I'm attaching a photo of the splitter holder on my saw, and one of the portion of the parts diagram that shows the assembly.

Thanks for helping.

John


----------



## woodnthings (Jan 24, 2009)

*the blade guard is the "splitter"*

If you look at this diagram, part no. 75, you'll see the blade guard support plate aka splitter.
http://c.searspartsdirect.com/lis_png/PLDM/00017050-00001.png

If you search Craftsman Model 113.22411 you'll find more info. 
Vintage machinery site has a photo, not very good but non the less.

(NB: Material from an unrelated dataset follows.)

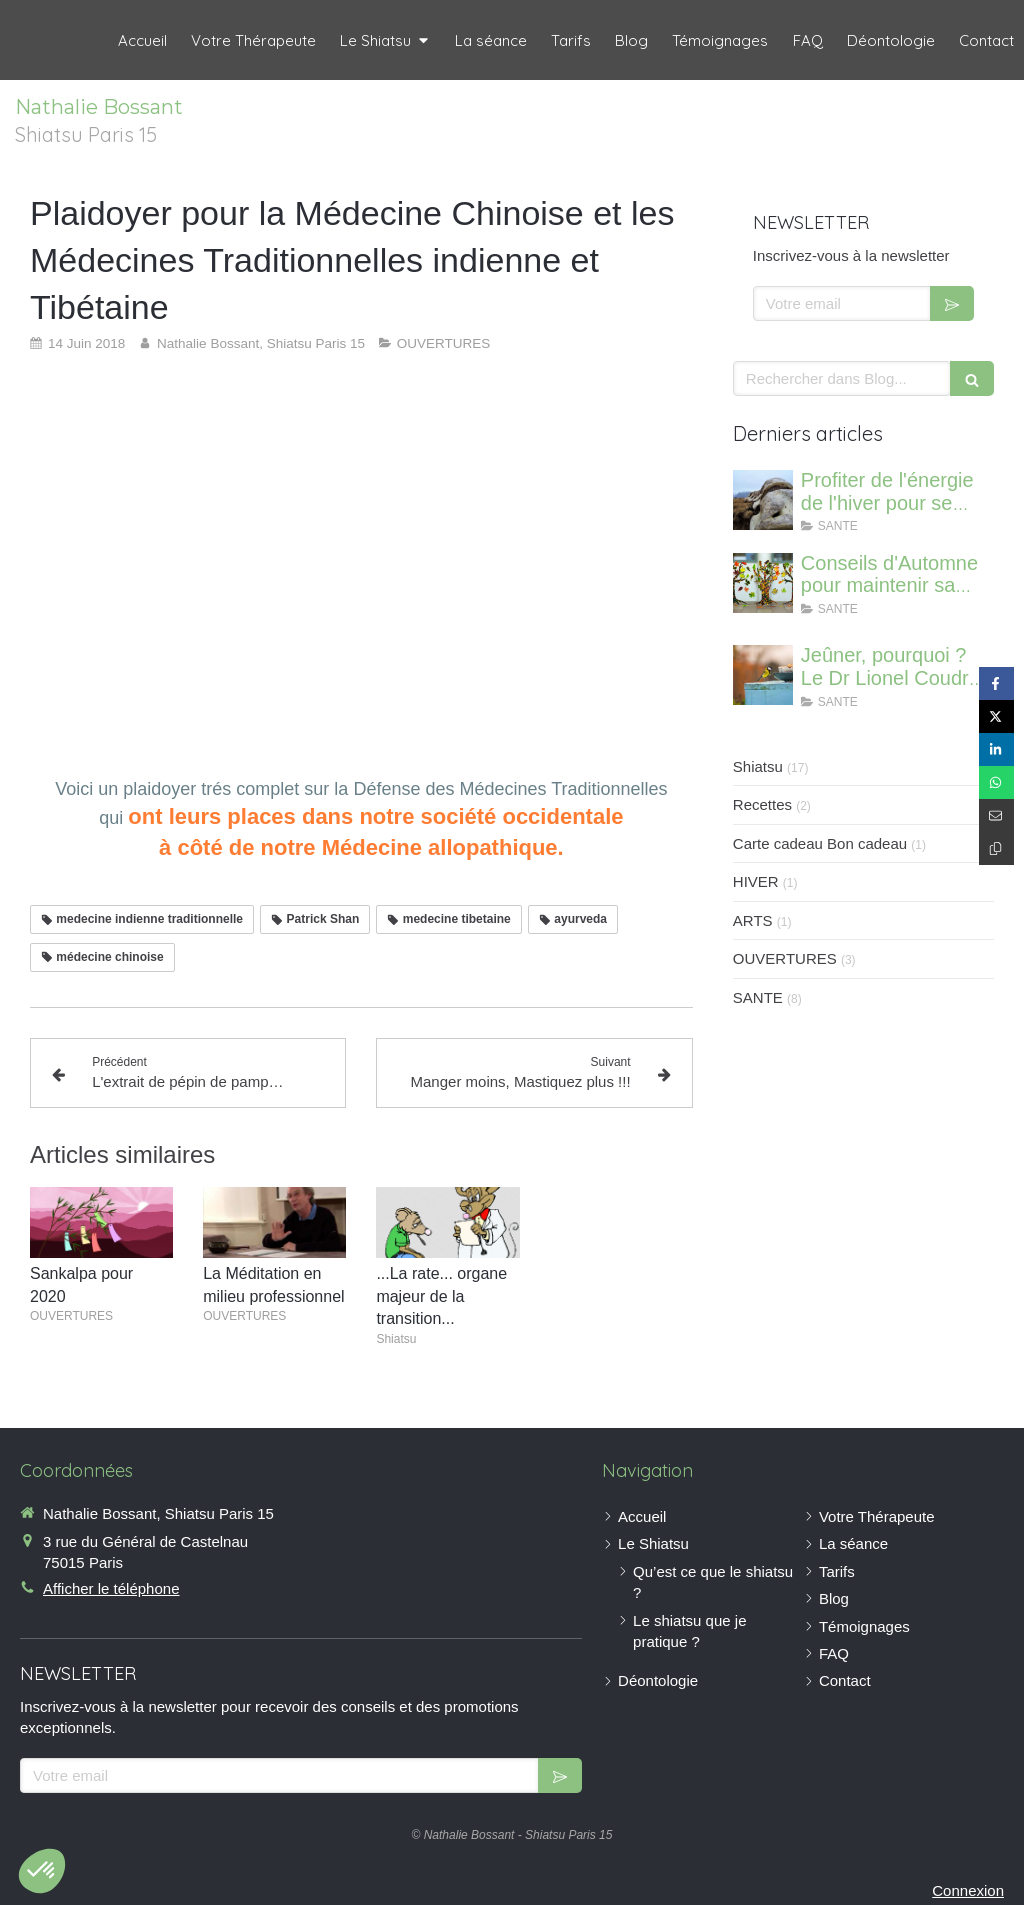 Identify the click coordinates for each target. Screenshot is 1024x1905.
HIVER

Other models have like the ones I have use a sheet metal plate that fastens either to a rod or to the spring washers with long tabs.

Sears parts direct shows the newer splitter/guard part no. 16:
http://www.searspartsdirect.com/par...7/0744600/P0607068/00001?blt=06&prst=&shdMod=


----------



## Shutterspeed (Dec 17, 2011)

*The blade guard IS the splitter!*

Okay, Woodnthings, I had the answer but didn't recognize it. The forked part of it goes between the two cupped washers below the table, then up above the table, rearward above the table, then its cylindrical stem goes into the socket in the splitter blade bracket. The guard, Part 5506, mounts to it. Here's a better picture of it from the manual I've been looking at. 

Thanks a lot for a swift and dead-on reply. I can make one of these.

John


----------



## woodnthings (Jan 24, 2009)

*make one?*

What about using one from a new saw like the 22124, or 22114 like I posted?
As long as the two tabs are the same distance apart ...? You can add the cylindrical portion easily that way all the parts are available including the clear plastic and the anti kick back. I think you can get one as an assembly, I donno. Post the dimensions you need for the centers of the tabs and I'll check mine to see what they are.  bill
Funny... part no. is available no.16, the other says part no. 21, says no longer available. Steel City has the identical saws made by Orion Machine I believe. If you do make one keep in imnd the new thin kerf blades are "thinner" so the plate thickness must be less than the kerf if you use them.

http://www.woodworkingtalk.com/f12/craftsman-table-saw-22114-advice-27954/#post228150


----------